* The records:
━━━━━━━━━━━━━━━━━━━━━━━━━━━━━━
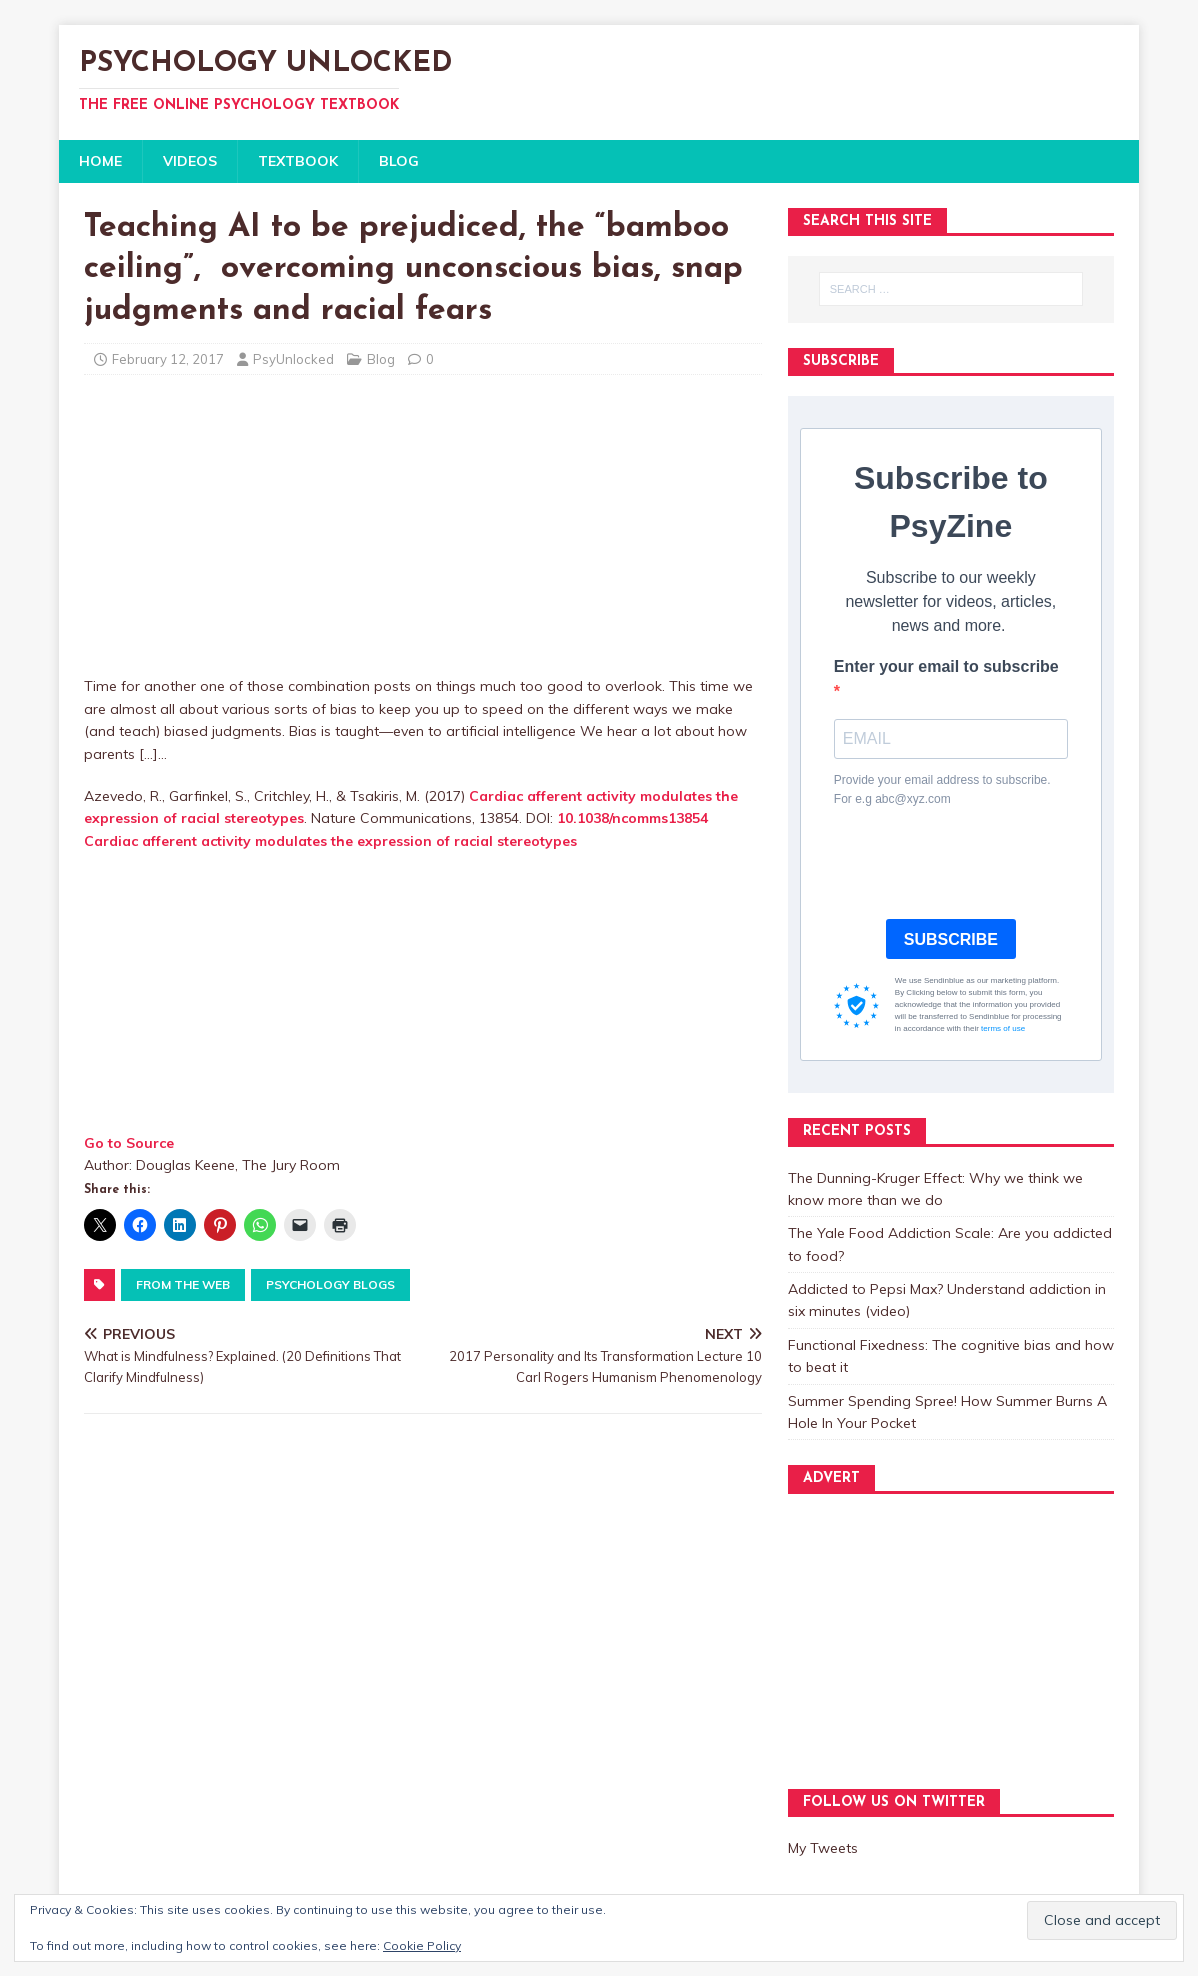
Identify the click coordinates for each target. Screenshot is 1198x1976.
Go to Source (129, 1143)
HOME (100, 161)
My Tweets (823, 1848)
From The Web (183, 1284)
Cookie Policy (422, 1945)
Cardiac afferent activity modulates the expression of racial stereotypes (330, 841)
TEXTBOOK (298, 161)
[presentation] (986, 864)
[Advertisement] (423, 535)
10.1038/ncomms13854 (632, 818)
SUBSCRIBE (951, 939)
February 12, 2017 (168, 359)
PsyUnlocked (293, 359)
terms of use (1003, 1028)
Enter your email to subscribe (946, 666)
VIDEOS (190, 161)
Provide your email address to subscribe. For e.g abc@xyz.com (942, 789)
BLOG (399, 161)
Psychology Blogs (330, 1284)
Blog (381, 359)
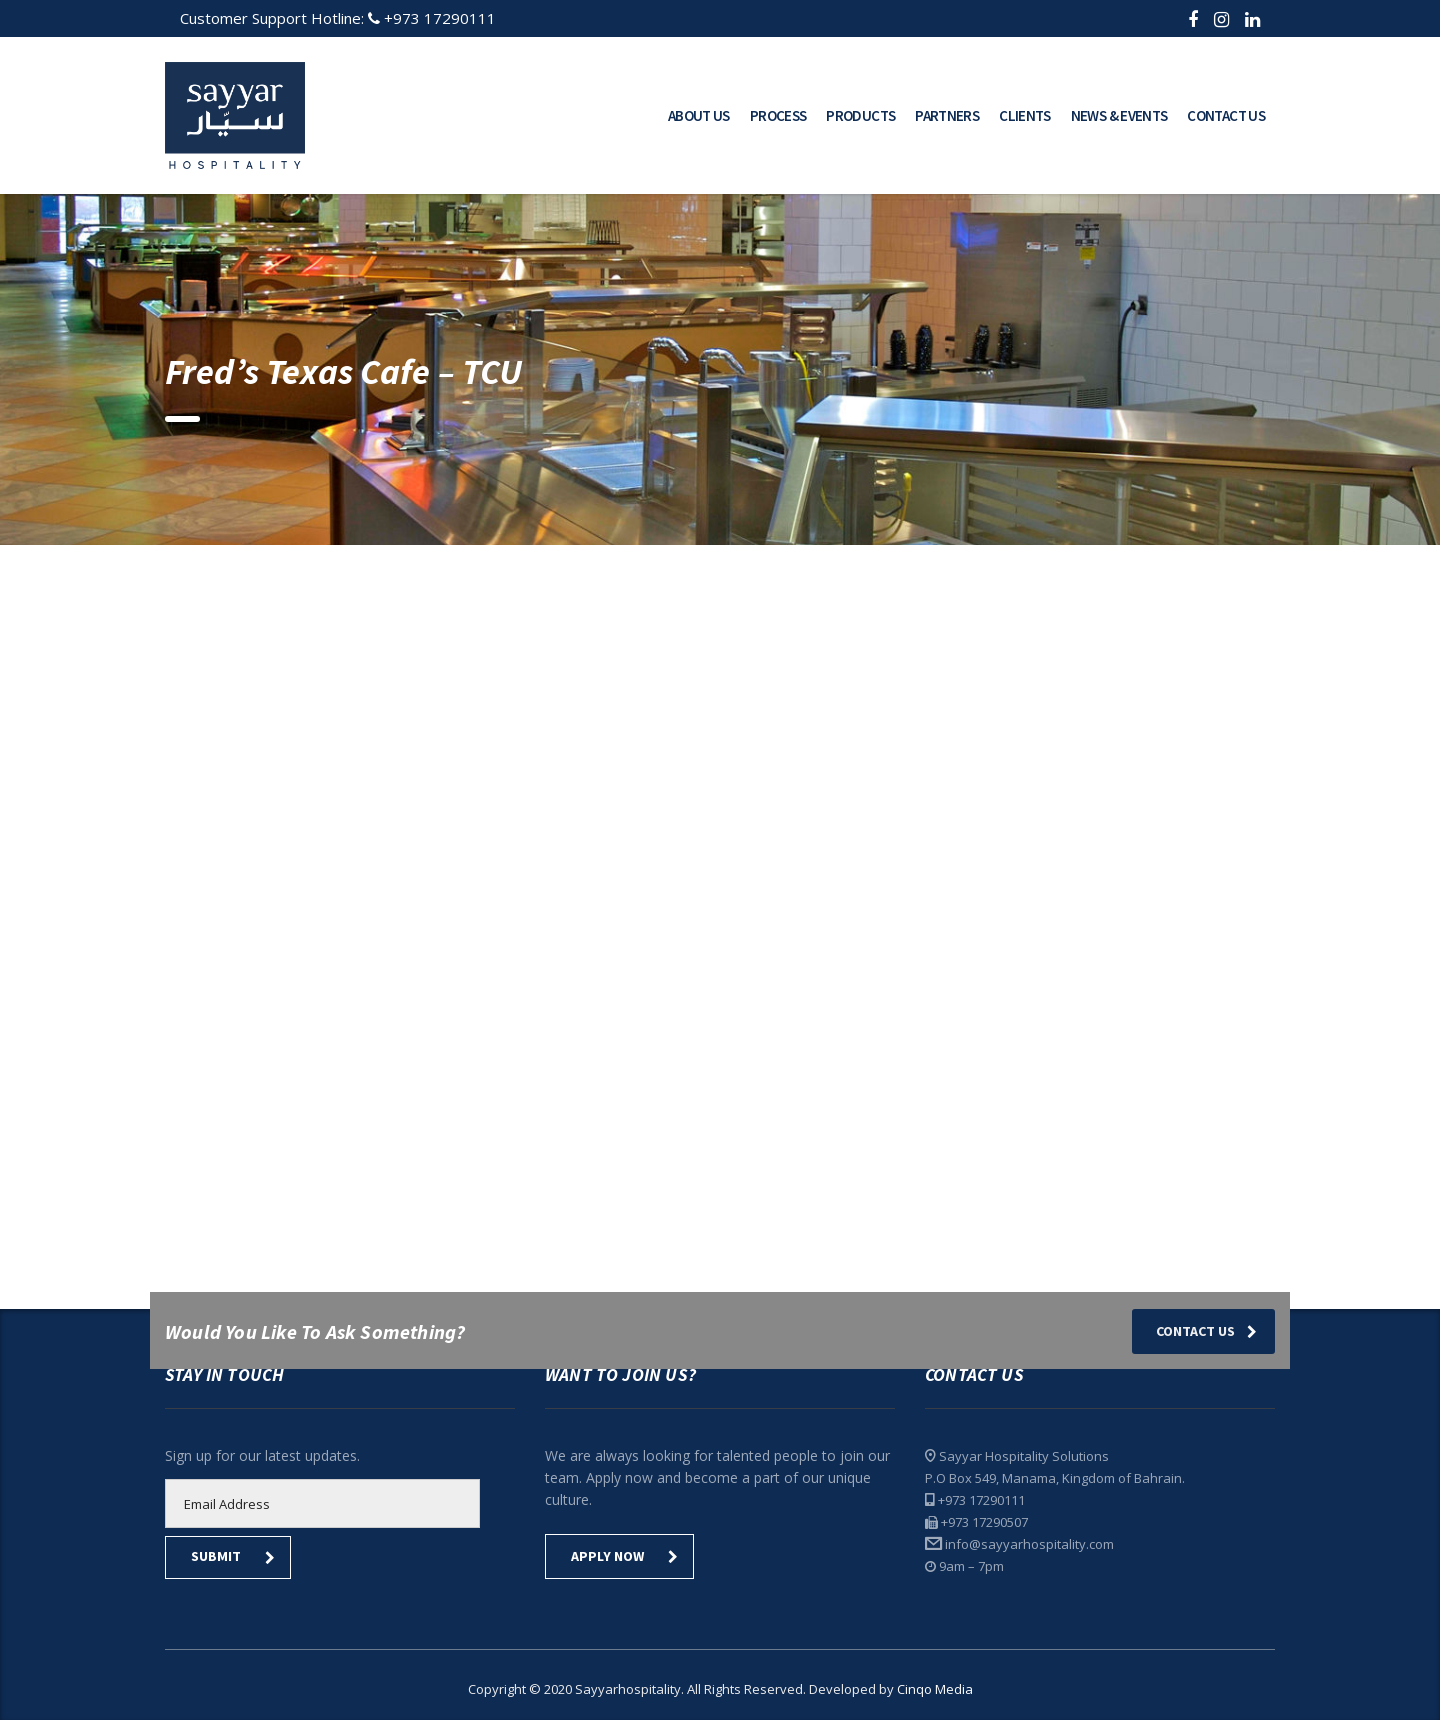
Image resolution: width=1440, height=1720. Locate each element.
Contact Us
━━━━━━━━━━━━━━━━━━━━━━━━━━━━━━
* Exercise requirements: Please write out the material from the line containing "Cardiac afferent activity" to its final line, both inclusive, exactly as it appears; pictures are not part of the copy.

* Answer space:
Cardiac afferent activity modulates the expression of racial stereotypes (330, 841)
TEXTBOOK (298, 161)
[presentation] (986, 864)
[Advertisement] (423, 535)
10.1038/ncomms13854 (632, 818)
SUBSCRIBE (951, 939)
February 12, 2017 (168, 359)
PsyUnlocked (293, 359)
terms of use (1003, 1028)
Enter your email to subscribe (946, 666)
VIDEOS (190, 161)
Provide your email address to subscribe. For e.g abc@xyz.com (942, 789)
BLOG (399, 161)
Psychology Blogs (330, 1284)
Blog (381, 359)
Image resolution: width=1440, height=1720. Locate each element.
Contact Us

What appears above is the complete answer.